EXERCISE PROMPT: Below is a listing; repeat exactly the lines from the one containing "Szlovéniában és Szlovákiában!" to the one containing "Круглосуточно", both included.

··· EXCERPTED RECORDS ···

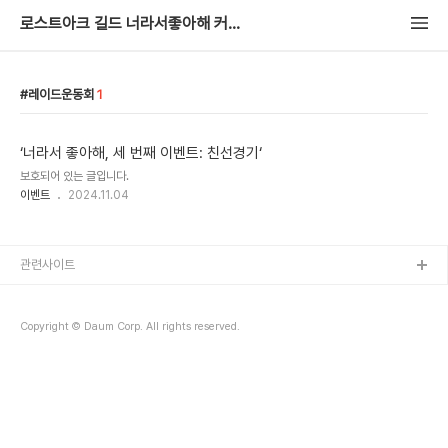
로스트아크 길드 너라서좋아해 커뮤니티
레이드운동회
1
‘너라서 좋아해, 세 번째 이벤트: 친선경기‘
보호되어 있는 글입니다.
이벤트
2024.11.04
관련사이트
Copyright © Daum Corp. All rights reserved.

···
··· EXCERPTED RECORDS ···

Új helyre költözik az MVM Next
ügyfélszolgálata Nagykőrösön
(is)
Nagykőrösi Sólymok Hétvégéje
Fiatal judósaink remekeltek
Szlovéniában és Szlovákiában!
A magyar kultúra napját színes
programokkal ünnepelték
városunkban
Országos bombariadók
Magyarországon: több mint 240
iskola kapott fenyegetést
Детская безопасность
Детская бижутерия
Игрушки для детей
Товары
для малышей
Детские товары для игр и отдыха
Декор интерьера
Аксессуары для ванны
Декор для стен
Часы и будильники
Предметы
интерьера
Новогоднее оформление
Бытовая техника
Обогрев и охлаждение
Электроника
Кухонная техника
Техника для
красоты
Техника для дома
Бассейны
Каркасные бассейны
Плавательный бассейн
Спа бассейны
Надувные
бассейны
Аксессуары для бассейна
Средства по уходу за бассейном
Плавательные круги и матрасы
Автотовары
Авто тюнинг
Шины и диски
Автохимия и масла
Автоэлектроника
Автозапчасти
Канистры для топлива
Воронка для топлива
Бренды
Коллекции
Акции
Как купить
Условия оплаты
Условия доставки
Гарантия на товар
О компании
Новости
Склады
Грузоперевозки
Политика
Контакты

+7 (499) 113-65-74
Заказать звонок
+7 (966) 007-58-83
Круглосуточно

···

WRITTEN SOLUTION:
Szlovéniában és Szlovákiában!
A magyar kultúra napját színes
programokkal ünnepelték
városunkban
Országos bombariadók
Magyarországon: több mint 240
iskola kapott fenyegetést
Детская безопасность
Детская бижутерия
Игрушки для детей
Товары
для малышей
Детские товары для игр и отдыха
Декор интерьера
Аксессуары для ванны
Декор для стен
Часы и будильники
Предметы
интерьера
Новогоднее оформление
Бытовая техника
Обогрев и охлаждение
Электроника
Кухонная техника
Техника для
красоты
Техника для дома
Бассейны
Каркасные бассейны
Плавательный бассейн
Спа бассейны
Надувные
бассейны
Аксессуары для бассейна
Средства по уходу за бассейном
Плавательные круги и матрасы
Автотовары
Авто тюнинг
Шины и диски
Автохимия и масла
Автоэлектроника
Автозапчасти
Канистры для топлива
Воронка для топлива
Бренды
Коллекции
Акции
Как купить
Условия оплаты
Условия доставки
Гарантия на товар
О компании
Новости
Склады
Грузоперевозки
Политика
Контакты

+7 (499) 113-65-74
Заказать звонок
+7 (966) 007-58-83
Круглосуточно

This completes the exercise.